Lyle Lovett Meets Ghostface Killah: How Rock-Biopic-Spoof “Walk Hard” Got Its Theme Song
This week, Lyle Lovett released his thirteenth album, It’s Not Big It’s Large. The title is indeed a joke, but probably not the first one that comes to mind. “We had done these arrangements with horn parts, but I’m a folk singer, basically, so the joke was ‘the large band,'” rather than a big band, he explains. “Any time you have a chance to make a joke, you’ve got to take it.” With that credo in mind, the singer-songwriter was perfectly suited to join up with comic genius Judd Apatow on his latest project, the music mockumentary Walk Hard: The Dewey Cox Story. Lovett, who has appeared on film several times in the past (remember his turns in Fear and Loathing in Las Vegas and The Opposite of Sex?) will be gracing the big screen once again this December alongside Jack White, Eddie Vedder, Jewel and Jack Black in a spoof that tracks the long and strange career of Johnny Cash-style figure Cox (John C. Reilly).
Lovett says he was drawn into the project by its co-writer, Jake Kasdan. “I originally talked to him about writing one of the songs, which I never did,” he says. “I ended up getting to sing [the film’s title song] with Jackson Browne, Jewel and Ghostface Killah, which was really fun, but Marshall Crenshaw actually wrote it.” The track is Cox’s biggest hit, and Lovett and Co. appear onscreen briefly as an all-star band in one of the film’s last scenes, when Vedder hands over Cox’s lifetime achievement award at a Grammy-style ceremony. “We shot one day at the Shrine [auditorium in Los Angeles],” Lovett says.
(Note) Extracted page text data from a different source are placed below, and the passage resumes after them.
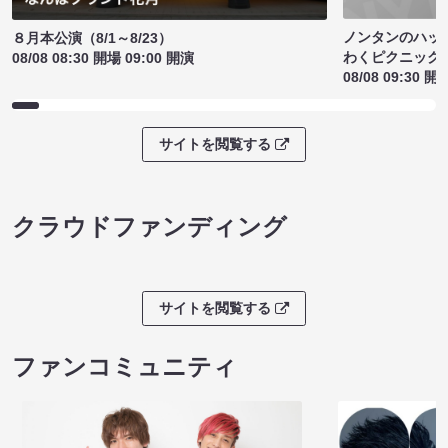
ノンタンのハッ
８月本公演（8/1～8/23）
わくピクニック
08/08 08:30 開場 09:00 開演
08/08 09:30 開
サイトを閲覧する
クラウドファンディング
サイトを閲覧する
ファンコミュニティ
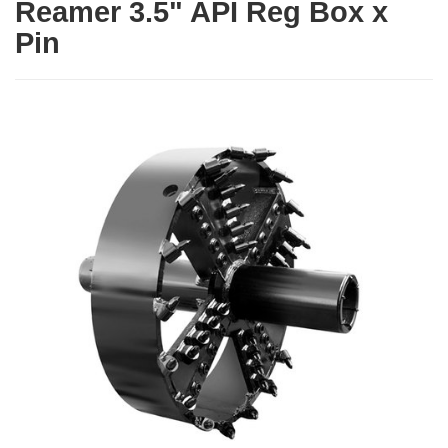
Reamer 3.5" API Reg Box x
Pin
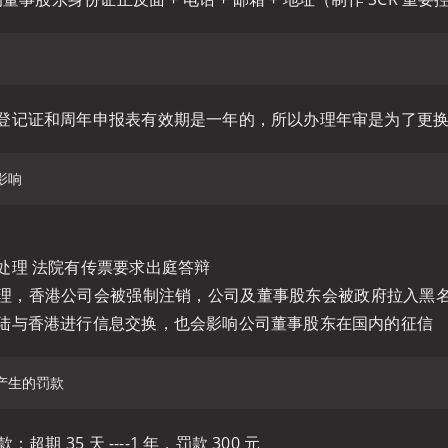
登记证和周年申报表有效期是一年的，所以办理年审是为了更
处理 法院有传票要求出庭答辩
理，香港公司会被强制注销，公司及董事股东会被政府拉入黑
陆与香港进行信息交换，也会影响公司董事股东在国内的征信
：超期 35 天 ----1 年，罚款 300 元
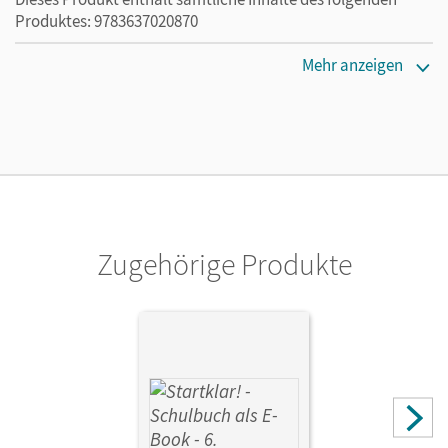
Produktes: 9783637020870
Erscheinungsdatum
Mehr anzeigen
02.08.2021
Lizenztext
Die kostengünstige Lizenz für diejenigen, die das E-Book
ein Jahr lang ergänzend zum Print-Titel nutzen möchten.
Diese Lizenz kann nur von Lehrkräften und Schulen
erworben werden.
Zugehörige Produkte
Verlag
Cornelsen Verlag
Autor/-in
Schrauth, Silke; Hlavacek, Hans; Kassirra, Ralf; Fricke,
Kirsten; Friedlein, Margit; Theiss, Stefanie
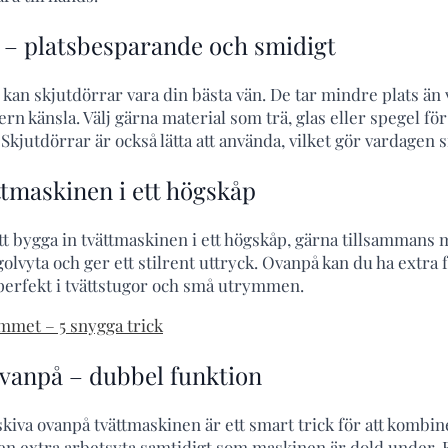
r – platsbesparande och smidigt
 kan skjutdörrar vara din bästa vän. De tar mindre plats än 
n känsla. Välj gärna material som trä, glas eller spegel för 
kjutdörrar är också lätta att använda, vilket gör vardagen 
ttmaskinen i ett högskåp
tt bygga in tvättmaskinen i ett högskåp, gärna tillsammans
olvyta och ger ett stilrent uttryck. Ovanpå kan du ha extra 
r perfekt i tvättstugor och små utrymmen.
met – 5 snygga trick
ovanpå – dubbel funktion
skiva ovanpå tvättmaskinen är ett smart trick för att kombi
 en extra arbetsyta samtidigt som maskinen är dold under. E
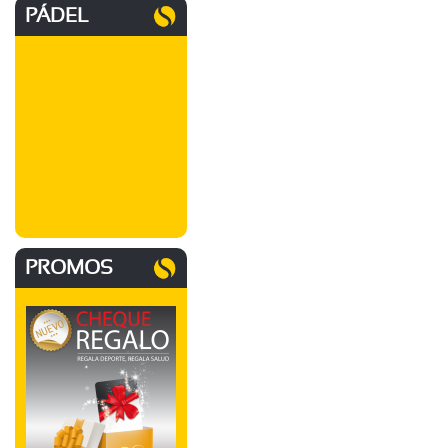
PÁDEL
PROMOS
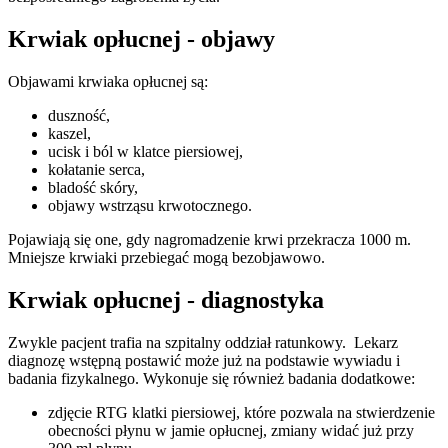
Krwiak opłucnej - objawy
Objawami krwiaka opłucnej są:
duszność,
kaszel,
ucisk i ból w klatce piersiowej,
kołatanie serca,
bladość skóry,
objawy wstrząsu krwotocznego.
Pojawiają się one, gdy nagromadzenie krwi przekracza 1000 m.
Mniejsze krwiaki przebiegać mogą bezobjawowo.
Krwiak opłucnej - diagnostyka
Zwykle pacjent trafia na szpitalny oddział ratunkowy. Lekarz
diagnozę wstępną postawić może już na podstawie wywiadu i
badania fizykalnego. Wykonuje się również badania dodatkowe:
zdjęcie RTG klatki piersiowej, które pozwala na stwierdzenie
obecności płynu w jamie opłucnej, zmiany widać już przy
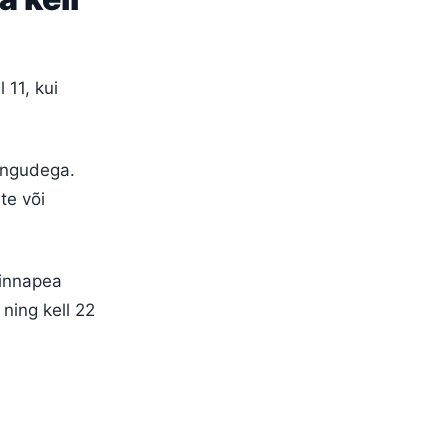
 11, kui
mängudega.
te või
linnapea
ning kell 22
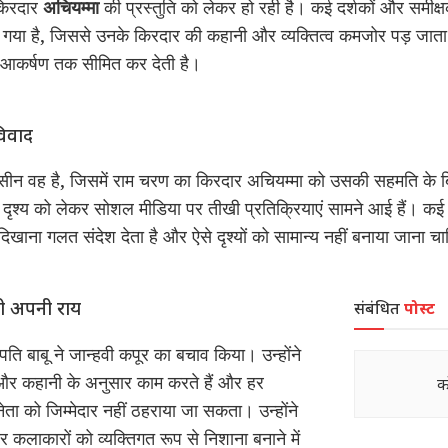
 किरदार
अचियम्मा
की प्रस्तुति को लेकर हो रही है। कई दर्शकों और समीक्षक
या है, जिससे उनके किरदार की कहानी और व्यक्तित्व कमजोर पड़ जाता
्य आकर्षण तक सीमित कर देती है।
विवाद
सीन वह है, जिसमें राम चरण का किरदार अचियम्मा को उसकी सहमति के बि
 दृश्य को लेकर सोशल मीडिया पर तीखी प्रतिक्रियाएं सामने आई हैं। कई लो
ं दिखाना गलत संदेश देता है और ऐसे दृश्यों को सामान्य नहीं बनाया जाना च
रखी अपनी राय
संबंधित
पोस्ट
 बाबू ने जान्हवी कपूर का बचाव किया। उन्होंने
और कहानी के अनुसार काम करते हैं और हर
क
ा को जिम्मेदार नहीं ठहराया जा सकता। उन्होंने
कलाकारों को व्यक्तिगत रूप से निशाना बनाने में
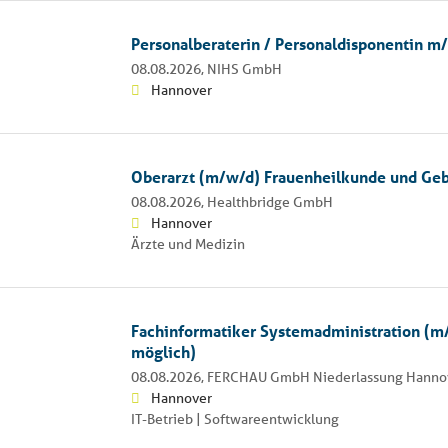
Personalberaterin / Personaldisponentin m
08.08.2026,
NIHS GmbH
Hannover
Oberarzt (m/w/d) Frauenheilkunde und Geb
08.08.2026,
Healthbridge GmbH
Hannover
Ärzte und Medizin
Fachinformatiker Systemadministration (m
möglich)
08.08.2026,
FERCHAU GmbH Niederlassung Hanno
Hannover
IT-Betrieb | Softwareentwicklung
The track, he adds, came together effortlessly. “I had met Jackson years ago and he’s always been really kind to me over the years. And I had met Jewel but I had never sung with her. She was great to work with. And it was the first time to meet Ghostface Killah. It was very cool, he’s very cool. There’s a breakdown in our version, in the middle of it, where Jewel yodels and he raps over that.”